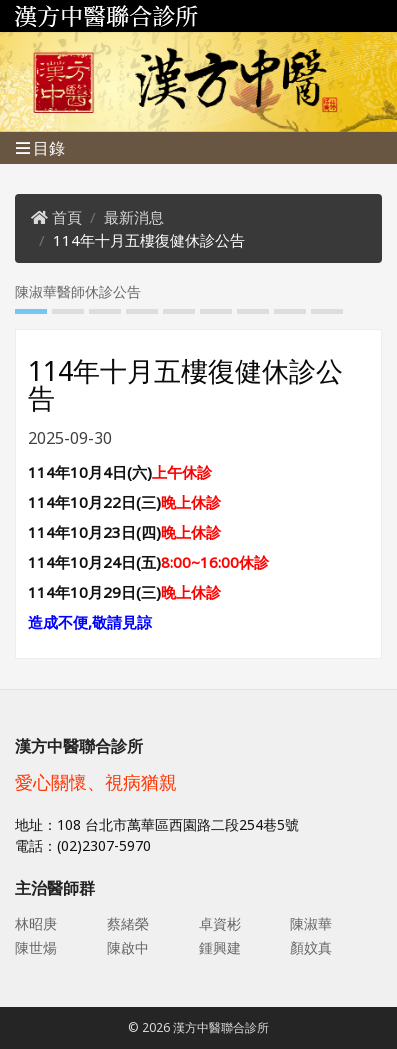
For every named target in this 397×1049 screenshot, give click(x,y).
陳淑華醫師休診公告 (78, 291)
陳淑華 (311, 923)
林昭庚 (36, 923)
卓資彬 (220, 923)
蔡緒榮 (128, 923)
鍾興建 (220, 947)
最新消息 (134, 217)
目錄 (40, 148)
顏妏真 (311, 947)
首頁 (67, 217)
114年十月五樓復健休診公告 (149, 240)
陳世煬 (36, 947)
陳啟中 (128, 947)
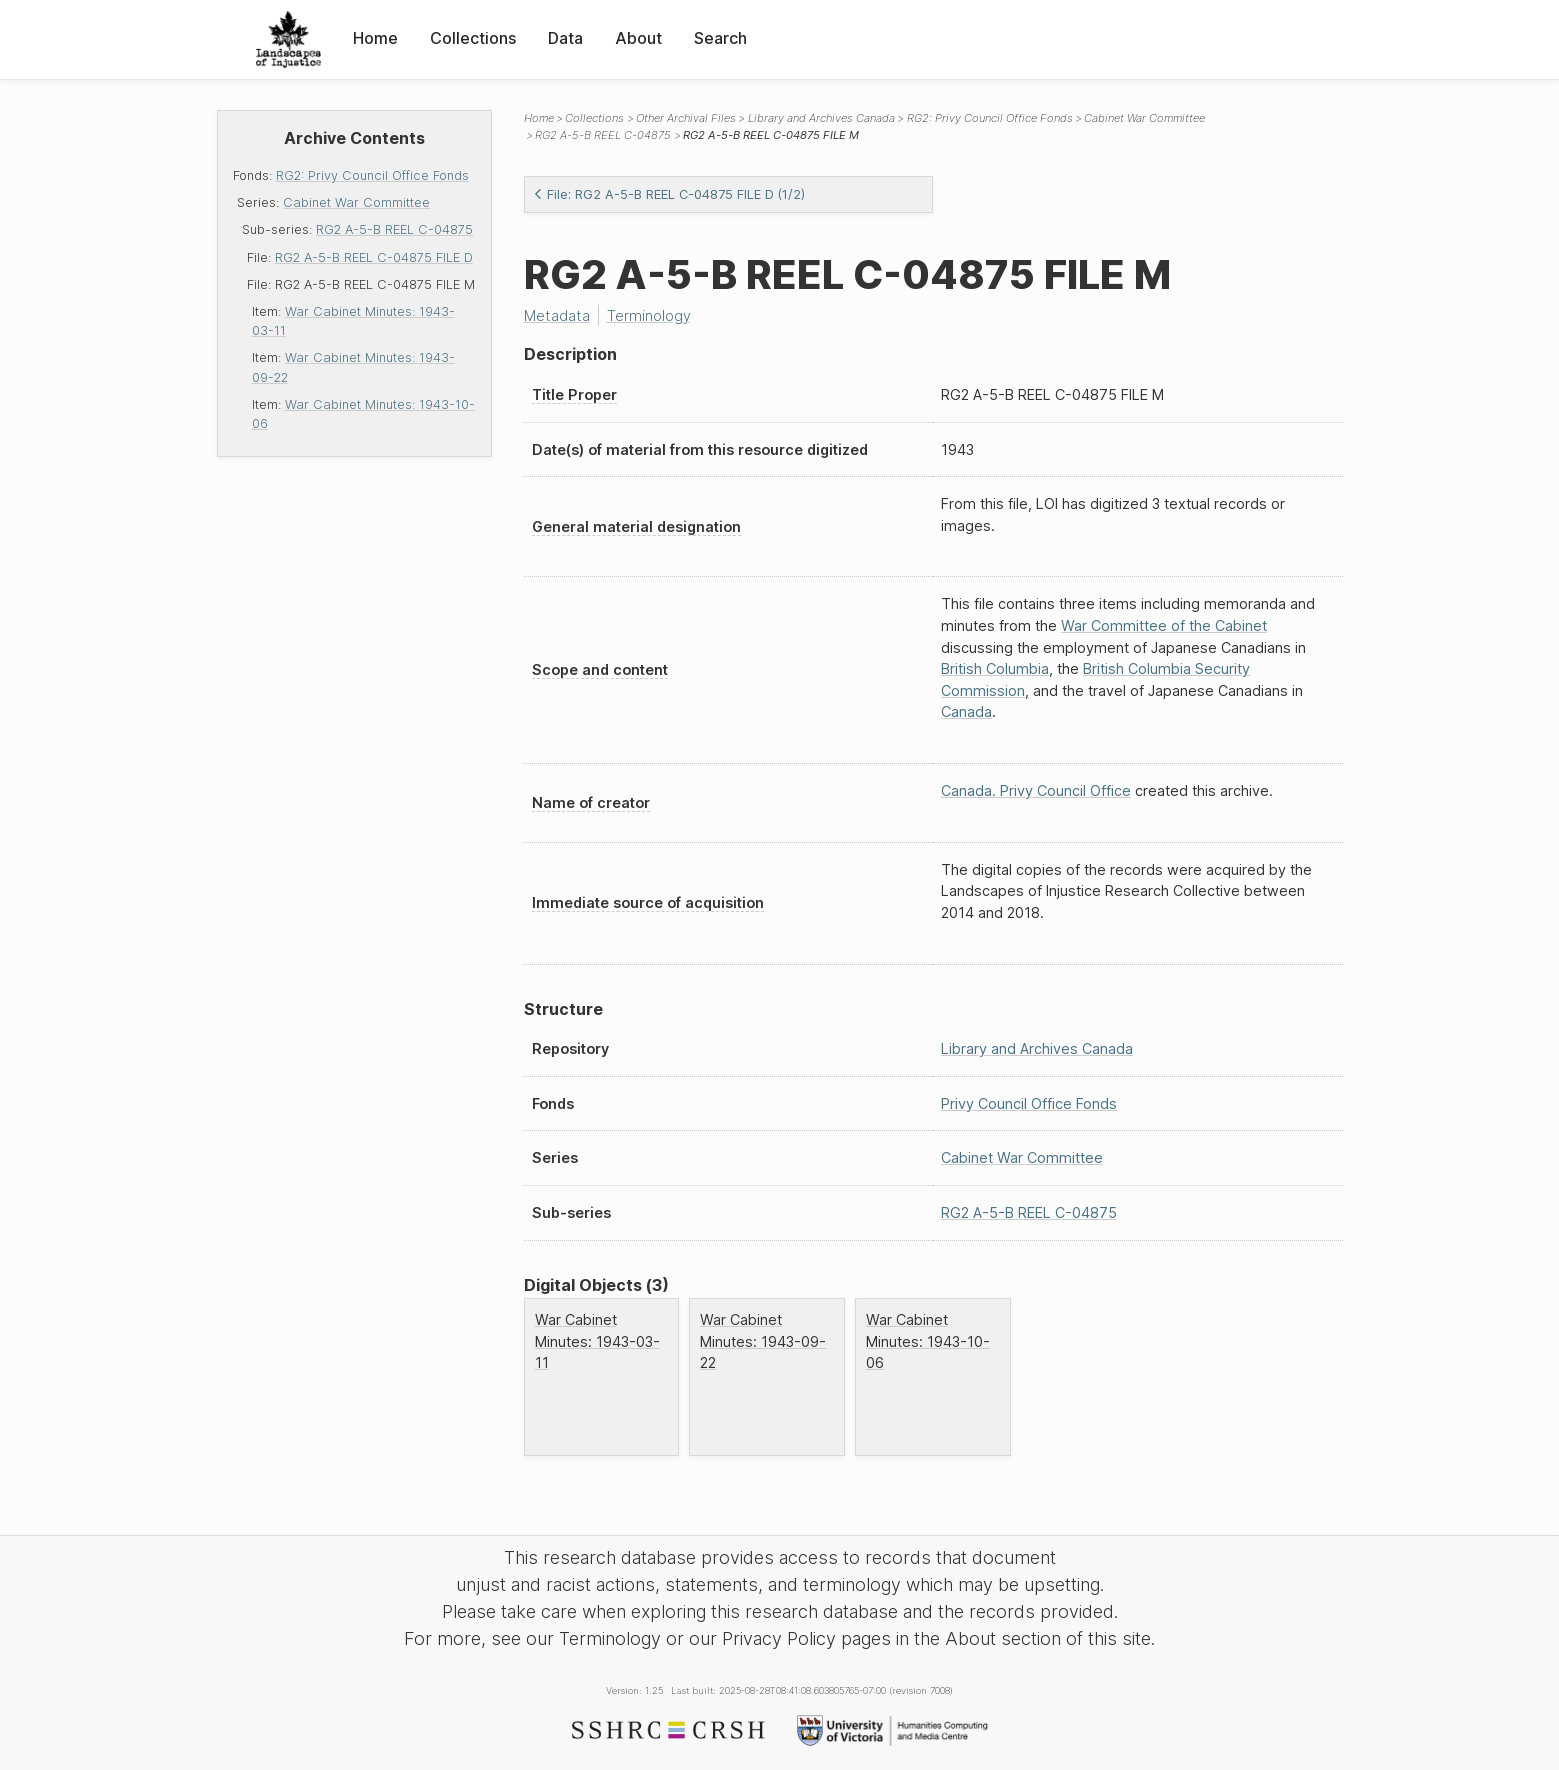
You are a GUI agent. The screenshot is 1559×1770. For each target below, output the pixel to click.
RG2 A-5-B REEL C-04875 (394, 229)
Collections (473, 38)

==*==

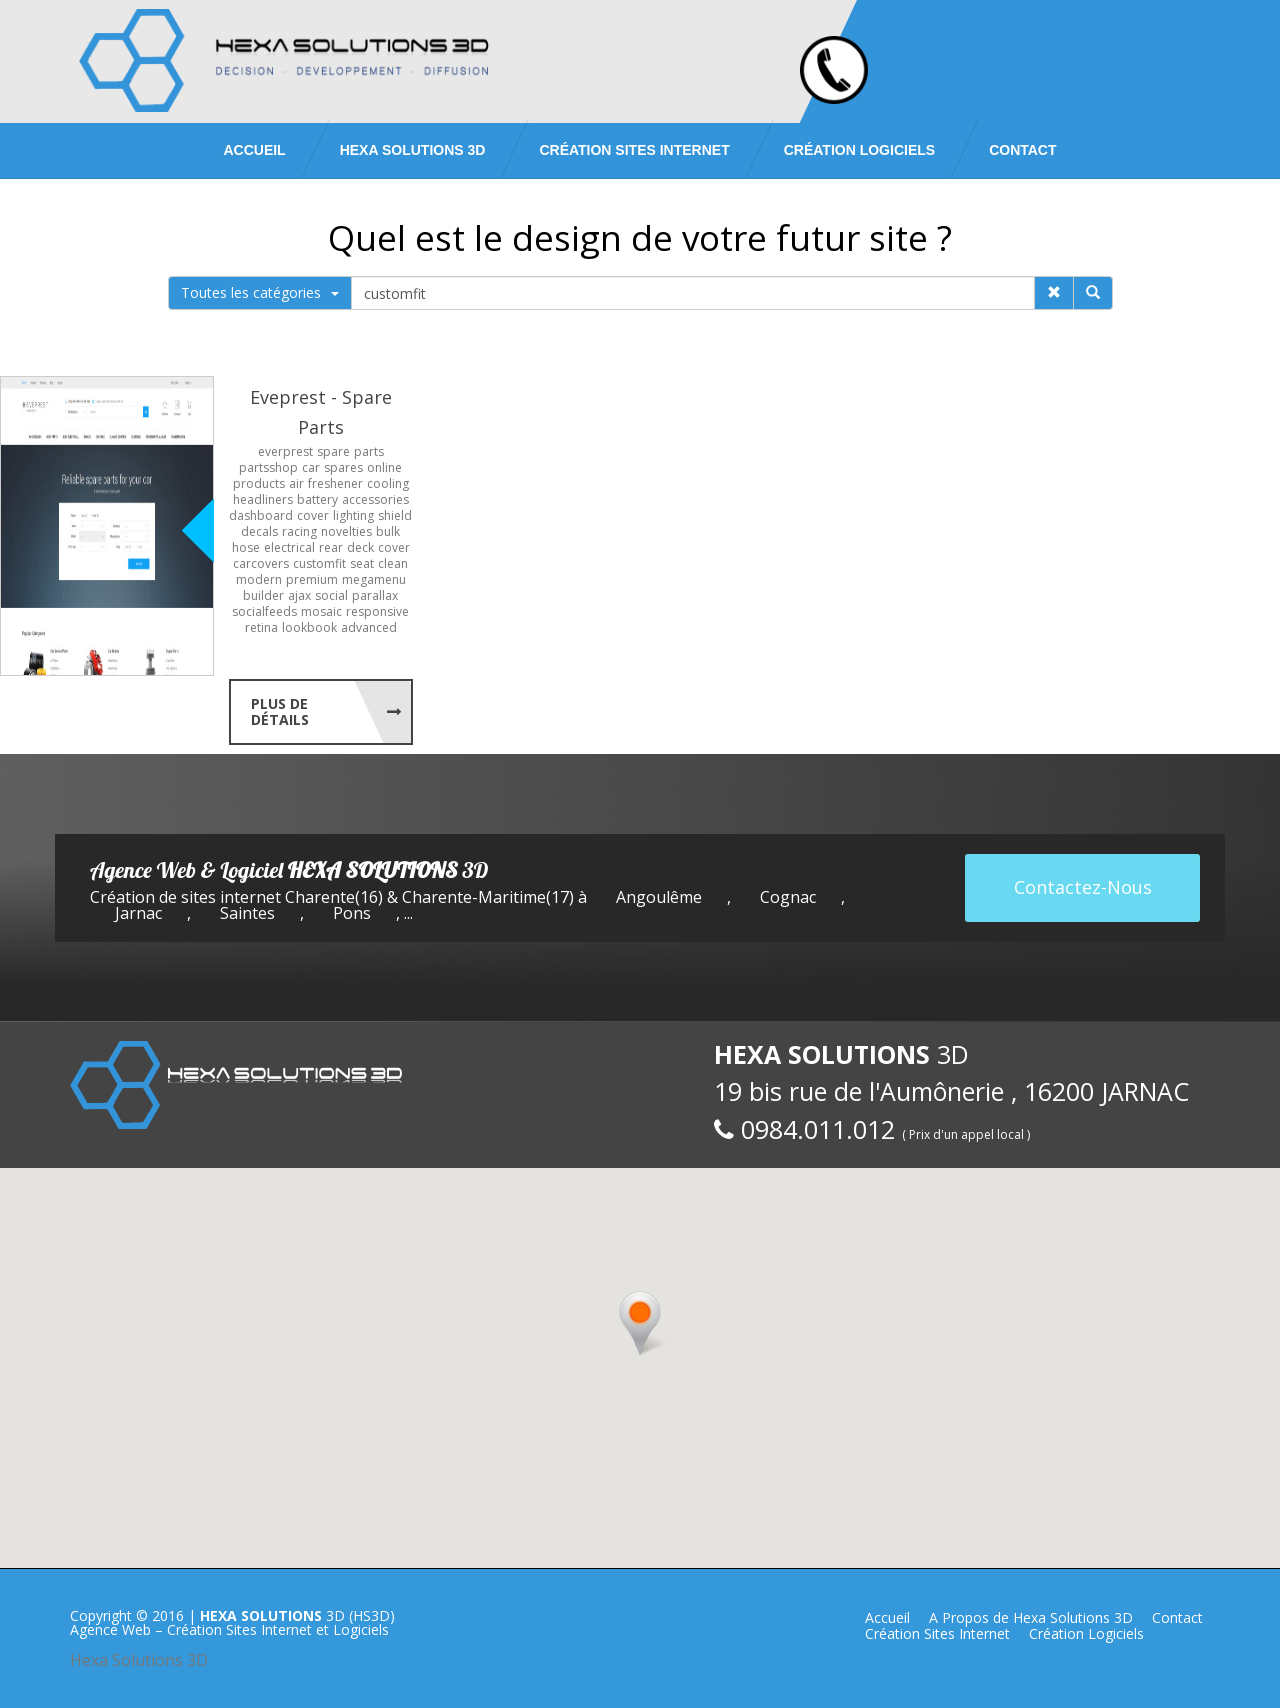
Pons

==*==

→ **Goal of the exercise**
In the records above, locate every line with the string "screenshot" and copy it.

→ **Output below**
For every named target in this 397×1049 screenshot, give click(x,y).
You are a GUI agent. The screenshot is 1559×1770. For each target below, output the pixel to click.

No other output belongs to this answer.